Synopsis

In 1942, many thousands of Australian men have deserted their farms to join the war in Europe, leaving behind women, cattle and crops on properties that will fail without a workforce. The Australian Government needs food and textiles to keep the country running – and to send to troops overseas... and so they are forced to create the Australian Women’s Land Army (AWLA), using propaganda to form a formidable emergency workforce, made up of mostly young, healthy, single women, to send out to farms across the nation.

A young woman, Med, whose sexual identity is not acceptable in the era – and whose family orchard is destined to be left to her brothers – tries to escape her circumstances by joining the initiative.

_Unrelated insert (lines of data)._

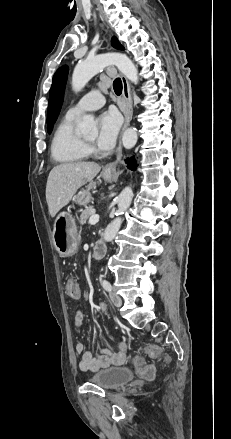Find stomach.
Instances as JSON below:
<instances>
[{
  "instance_id": "1",
  "label": "stomach",
  "mask_w": 231,
  "mask_h": 439,
  "mask_svg": "<svg viewBox=\"0 0 231 439\" xmlns=\"http://www.w3.org/2000/svg\"><path fill=\"white\" fill-rule=\"evenodd\" d=\"M103 179L111 182L116 176L117 172H109L103 170L101 173ZM92 185L87 186L86 189L80 190L74 197L73 201L79 205L87 206L93 201L90 190ZM54 246L60 256H73L80 243V233L75 222V219L67 212H61L55 219L53 230Z\"/></svg>"
}]
</instances>
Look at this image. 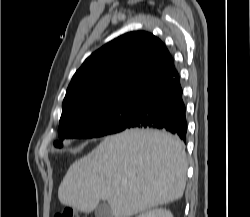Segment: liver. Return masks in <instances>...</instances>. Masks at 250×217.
Listing matches in <instances>:
<instances>
[{
	"mask_svg": "<svg viewBox=\"0 0 250 217\" xmlns=\"http://www.w3.org/2000/svg\"><path fill=\"white\" fill-rule=\"evenodd\" d=\"M187 167L179 138L152 129L125 130L69 167L58 198L85 213L106 200L114 217H130L180 199Z\"/></svg>",
	"mask_w": 250,
	"mask_h": 217,
	"instance_id": "1",
	"label": "liver"
}]
</instances>
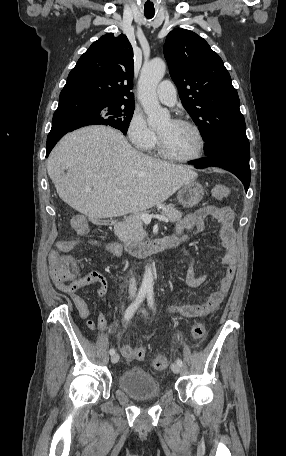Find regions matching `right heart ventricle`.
Returning a JSON list of instances; mask_svg holds the SVG:
<instances>
[{"label":"right heart ventricle","instance_id":"e07e8e85","mask_svg":"<svg viewBox=\"0 0 286 456\" xmlns=\"http://www.w3.org/2000/svg\"><path fill=\"white\" fill-rule=\"evenodd\" d=\"M155 144H156V142L151 146L150 149H154L155 148Z\"/></svg>","mask_w":286,"mask_h":456}]
</instances>
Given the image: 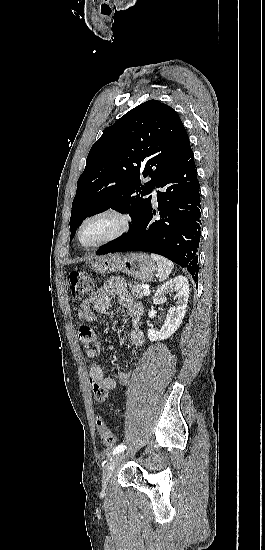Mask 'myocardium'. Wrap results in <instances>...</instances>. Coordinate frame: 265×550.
<instances>
[{
  "label": "myocardium",
  "mask_w": 265,
  "mask_h": 550,
  "mask_svg": "<svg viewBox=\"0 0 265 550\" xmlns=\"http://www.w3.org/2000/svg\"><path fill=\"white\" fill-rule=\"evenodd\" d=\"M100 217H110V218H112L115 222L114 229L112 230V232L110 234H108L103 239H101V240H99V241H97L93 244H90V245H84L81 242V233H82L83 229L91 221H93L97 218H100ZM131 224H132V220H131V217L128 214H126V213H124V212H122L118 209H115V208L101 209V210H98V211L88 215L86 218H84L82 220V222L79 224V226L76 230L75 239H76L77 244L81 248H83L85 250L95 249V248L110 244V243L118 240L119 238H121L130 229Z\"/></svg>",
  "instance_id": "1"
}]
</instances>
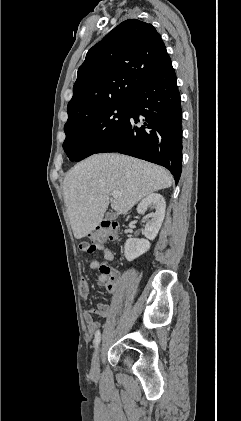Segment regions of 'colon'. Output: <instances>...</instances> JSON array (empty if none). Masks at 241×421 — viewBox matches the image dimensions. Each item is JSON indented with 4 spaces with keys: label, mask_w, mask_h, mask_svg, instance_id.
I'll use <instances>...</instances> for the list:
<instances>
[{
    "label": "colon",
    "mask_w": 241,
    "mask_h": 421,
    "mask_svg": "<svg viewBox=\"0 0 241 421\" xmlns=\"http://www.w3.org/2000/svg\"><path fill=\"white\" fill-rule=\"evenodd\" d=\"M117 236L118 225L114 222L103 221L90 236V242H81L80 249L85 253L92 254L97 251V247L99 245H102L110 240H115ZM100 270L104 274L110 275L112 268L107 264H102Z\"/></svg>",
    "instance_id": "colon-1"
}]
</instances>
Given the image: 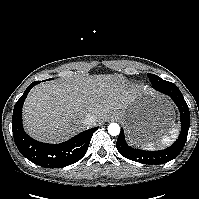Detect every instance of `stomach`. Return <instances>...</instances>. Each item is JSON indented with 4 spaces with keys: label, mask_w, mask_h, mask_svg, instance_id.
I'll return each mask as SVG.
<instances>
[{
    "label": "stomach",
    "mask_w": 199,
    "mask_h": 199,
    "mask_svg": "<svg viewBox=\"0 0 199 199\" xmlns=\"http://www.w3.org/2000/svg\"><path fill=\"white\" fill-rule=\"evenodd\" d=\"M163 99L148 92L137 95L128 107L117 111V117L125 125L129 140L144 144L161 137L171 124L172 115ZM165 119V120H164Z\"/></svg>",
    "instance_id": "obj_1"
}]
</instances>
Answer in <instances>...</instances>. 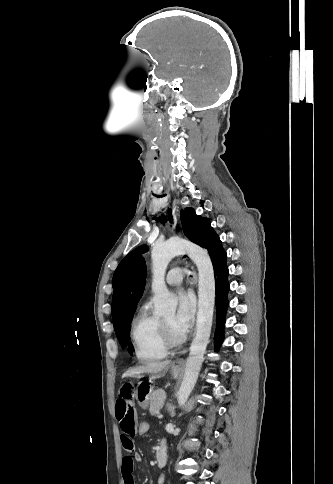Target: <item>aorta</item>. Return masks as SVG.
<instances>
[{
    "mask_svg": "<svg viewBox=\"0 0 333 484\" xmlns=\"http://www.w3.org/2000/svg\"><path fill=\"white\" fill-rule=\"evenodd\" d=\"M183 253H187L196 264L199 281L196 334L190 346L183 381L178 391L180 406L187 402L198 379L211 334L215 303L214 269L207 250L188 241L173 238L155 244L151 253L155 312L159 315H171L176 312L178 301L167 289L165 273L171 259Z\"/></svg>",
    "mask_w": 333,
    "mask_h": 484,
    "instance_id": "762f6f07",
    "label": "aorta"
}]
</instances>
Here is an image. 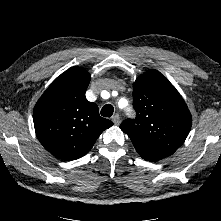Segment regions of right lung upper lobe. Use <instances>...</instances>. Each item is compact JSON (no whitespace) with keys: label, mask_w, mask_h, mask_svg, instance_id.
I'll return each mask as SVG.
<instances>
[{"label":"right lung upper lobe","mask_w":221,"mask_h":221,"mask_svg":"<svg viewBox=\"0 0 221 221\" xmlns=\"http://www.w3.org/2000/svg\"><path fill=\"white\" fill-rule=\"evenodd\" d=\"M91 75L72 67L57 77L38 100L33 121L38 140L53 156L75 160L87 154L113 123L99 115L85 92Z\"/></svg>","instance_id":"right-lung-upper-lobe-1"}]
</instances>
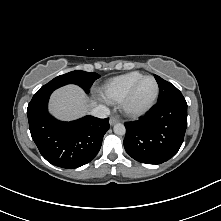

Merredin, Western Australia 1942.

Med is sent to a remote sheep station, where the farmer’s wife, Lil, has been left in grief and solitude after learning her husband is missing in action. In the long days and weeks working alone on the land, Med and Lil form a deep connection and an undeniable attraction begins to unfold. Though Med, full of self-loathing and certain of rejection, attempts to shut it down. Surprisingly, it’s Lil, who has been exposed to unorthodox views on life by her flapper aunt, who is more open and less judgemental of their growing feelings for each other. They are falling in love.

With their feelings as yet unspoken – the budding relationship between Med and Lil is challenged when workers are brought from the nearby Prisoner of War camp to labour during the shearing season. The introduction of men into their bubble creates conflict for Med, who is also forced up against traditional gender roles, as she tries to work in the shearing shed. Enzo, a charming Italian prisoner of war, seems an obvious asset to Lil’s life on the farm – and Med begins to withdraw, expecting to be rejected in favour of the man. Lil has no such conventional ideas and, after a dramatic confrontation, their love is finally consummated.

Swearing to build a life together, despite nuances of community disapproval, Med begins to plant a cherry orchard for their future. Just as it appears they have a chance at happiness, Med learns from an intercepted letter that Lil’s husband is alive and returning from the
war. Knowing she cannot give Lil children and the family she craves – and believing in Lil’s husband’s right to return home to his wife – Med leaves the station in an act of self-sacrifice.

Ten years later, as cherry blossoms blow on the breeze, the two women’s eyes meet across the road at an Anzac Day reunion of the Australian Women's Land Army troop... No words are spoken, but the heart-break of “a love that got away” is tangible. This story is told in the vein of classic epic tragic romances, such as Brokeback Mountain, Bridges of Maddison County, Atonement and An Affair To Remember – seen through the prism of female same- sex love – and turning the gaze onto women’s experience and contribution within a wartime film genre that has almost exclusively been seen through a male lens and /or through heterosexual romance, especially in Australian cinema.